Tahap pertama yaitu heuristik. Sumber utama berupa dokumen surat-surat transmigrasi dari Departemen Transmigrasi, Gubernur Kalimantan Timur, Kantor Wilayah Provinsi Kalimantan Timur, serta Pemerintah Kabupaten Paser yang terdapat di Dinas Tenaga Kerja dan Transmigrasi Kabupaten Paser dan dokumen pribadi milik Mantan Kepala Desa Suatang. Selain itu peneliti juga melakukan wawancara dengan 15 warga yang mengikuti transmigrasi di Dusun Purwosari, serta wawancara kepada kepala desa yang menjabat saat program transmigrasi dilaksanakan. Selain sumber diatas, sumber sekunder diperoleh dari Perpustakaan Universitas Kristen Satya Wacana-Salatiga (UKSW) berupa buku-buku, jurnal, skripsi dan artikel yang berkaitan dengan judul penelitian digunakan sebagai penunjang dalam penelitian ini. Setelah sumber didapatkan, maka dilakukan kritik sumber untuk mendapatkan kredibilitas dan otentitas sumber. Setelah melalui tahap kritik, maka perlu dilakukan interpretasi. Dalam tahap ini, penulis menafsirkan kembali sumber yang telah didapat apakah sumber dapat dipercaya atau tidak. Tahap akhir dalam penelitian sejarah adalah tahapan penulisan. Sumber-sumber yang telah ditemukan dirangkai menjadi sebuah cerita yang menarik sekaligus ilmiah.

PEMBAHASAN

Kondisi Geografis Dusun Purwosari

Dusun Purwosari merupakan salah satu wilayah transmigrasi yang terletak di Desa Suatang, Kecamatan Pasir Belengkong, Kabupaten Paser, Kalimantan Timur. Sebelum diberi nama Dusun Purwosari, tahun 1994 pemukiman transmigrasi ini diberi nama Transabangdep oleh Departemen Transmigrasi, hingga akhirnya setelah 3 tahun kemudian warga sepakat untuk memberi nama Dusun Purwosari yang berasal dari kata “purwo” yang memiliki arti “tegal/kebun” dan “sari” yang berarti “ramai” dengan harapan agar warga di dusun ini rukun dan damai. Dusun Purwosari memiliki luas wilayah kurang lebih 115 Ha yang terbagi menjadi lima jalur, yakni jalur 1,2,3,4 dan 5 yang terdiri dari empat Rukun Tetangga (RT) mencakup RT 08, 09, 10, dan 11. Pembagian wilayah RT dilakukan oleh Kepala Desa Suatang dengan masyarakat transmigran pada bulan Maret Tahun 1996, di balai desa yang saat itu dijadikan sebagai Kantor Transmigrasi. Karena jalur 1 penduduknya hanya lima KK, akhirnya wilayah tersebut dijadikan satu RT dengan jalur 2. Setelah pembagian wilayah selesai, warga kemudian mengadakan musyawarah untuk pemilihan ketua RT yang dipercaya dapat memimpin mereka dengan baik.

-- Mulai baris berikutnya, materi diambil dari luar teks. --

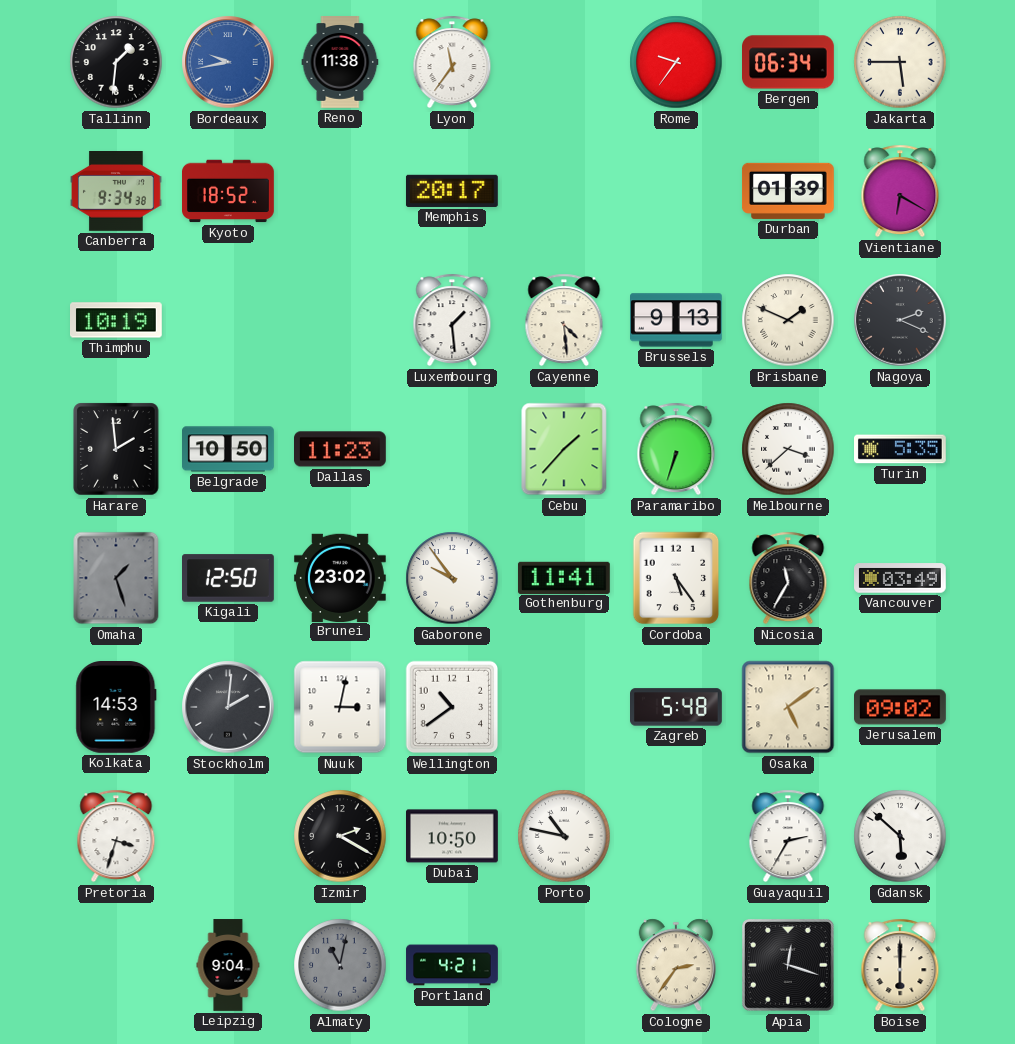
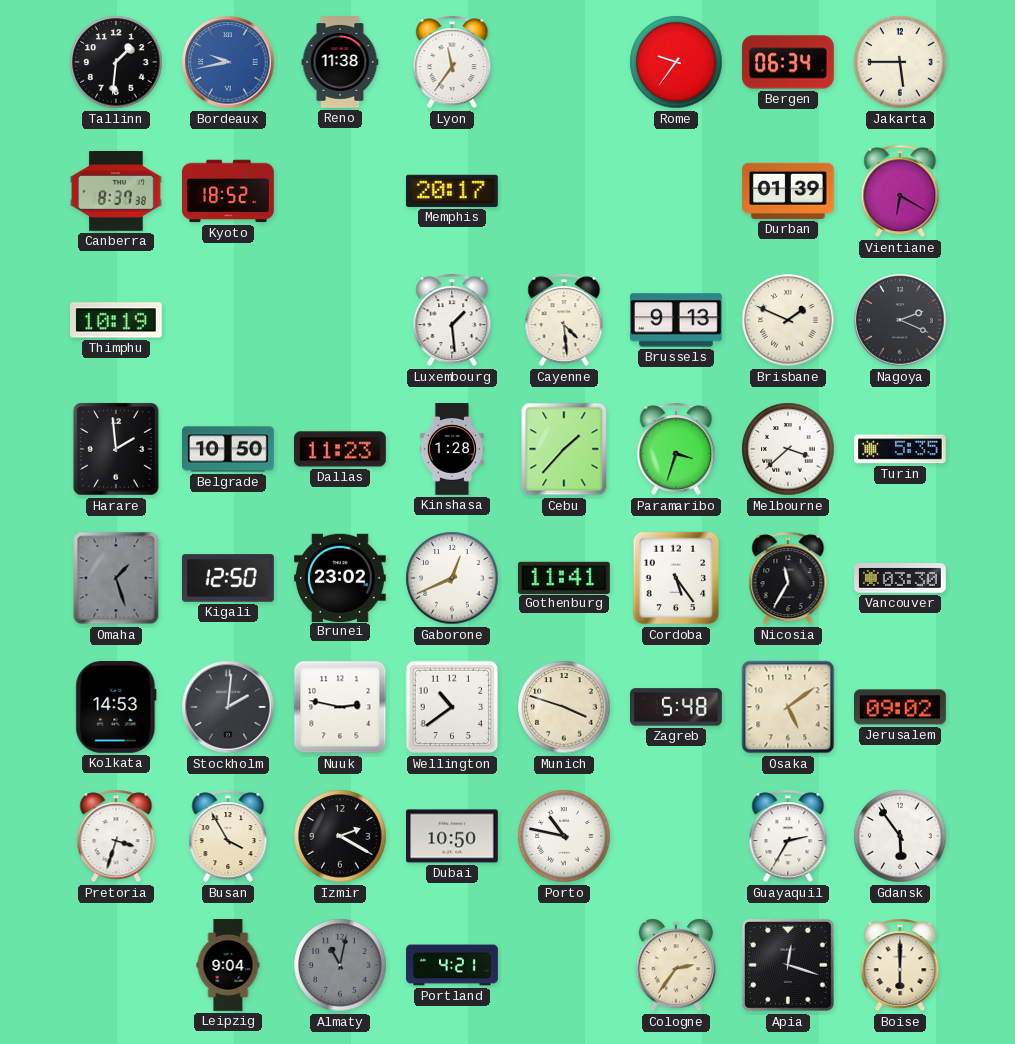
Canberra: 9:34 -> 8:37
Kinshasa: none -> 1:28
Paramaribo: 6:33 -> 3:33
Gaborone: 9:54 -> 12:41
Vancouver: 03:49 -> 03:30
Nuuk: 3:02 -> 2:47
Munich: none -> 3:48
Busan: none -> 3:55
Gdansk: 5:52 -> 5:54
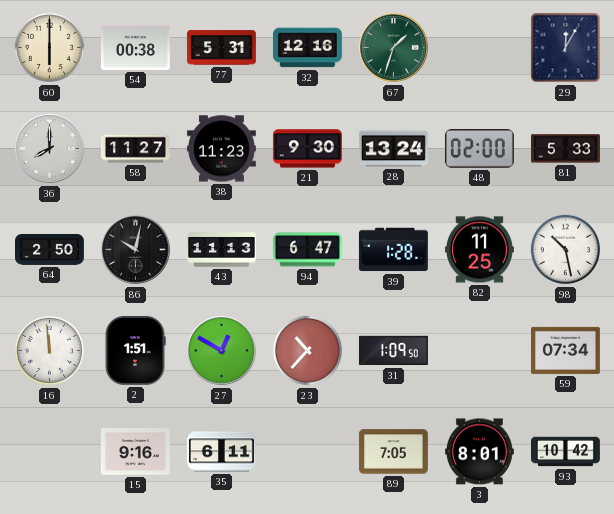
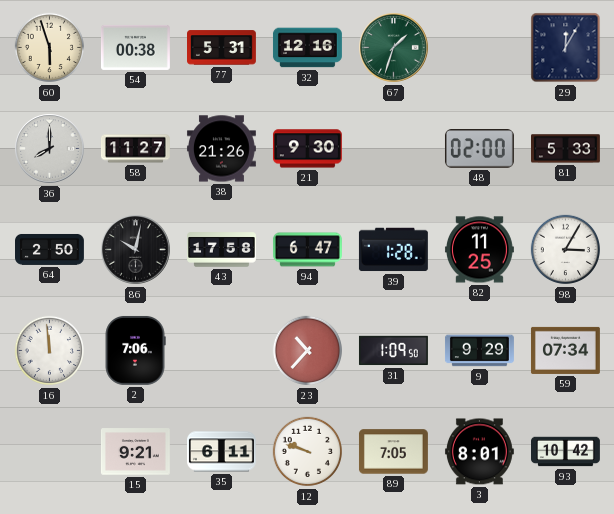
60: 6:00 -> 5:57
38: 11:23 -> 21:26
28: 13:24 -> none
43: 11:13 -> 17:58
98: 10:28 -> 3:05
2: 1:51 -> 7:06
27: 12:50 -> none
9: none -> 9:29
15: 9:16 -> 9:21
12: none -> 9:48
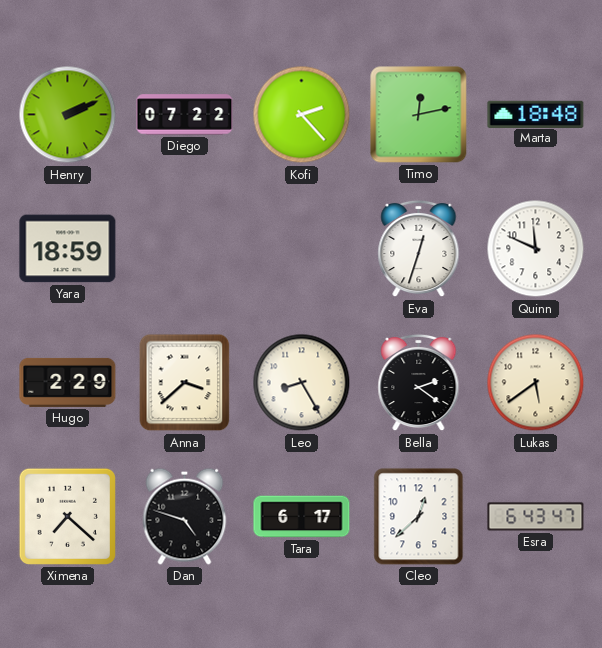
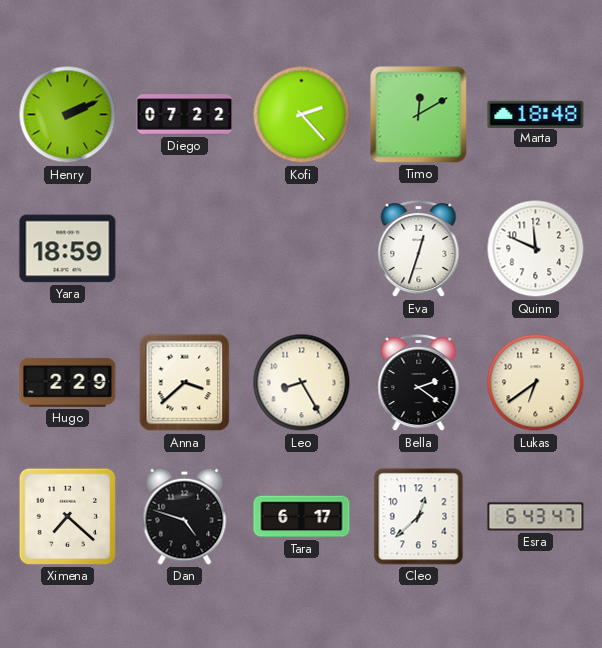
Timo: 12:13 -> 12:10
Lukas: 5:39 -> 6:39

Dusun Purwosari berbatasan dengan: Sebelah Utara terdapat perkebunan sawit PTPN XIII, Sebelah Selatan: Perumahan karyawan PTPN XIII, Sebelah Timur: perkebunan sawit warga, Sebelah Barat: perkebunan sawit warga. Jalan dari Dusun Purwosari ke ibukota kecamatan berjarak ± 12 Km dengan waktu tempuh ± 20 menit, sedangkan jalan dari Dusun Purwosari ke ibukota kabupaten berjarak ± 30 Km dengan waktu tempuh ± 45 menit.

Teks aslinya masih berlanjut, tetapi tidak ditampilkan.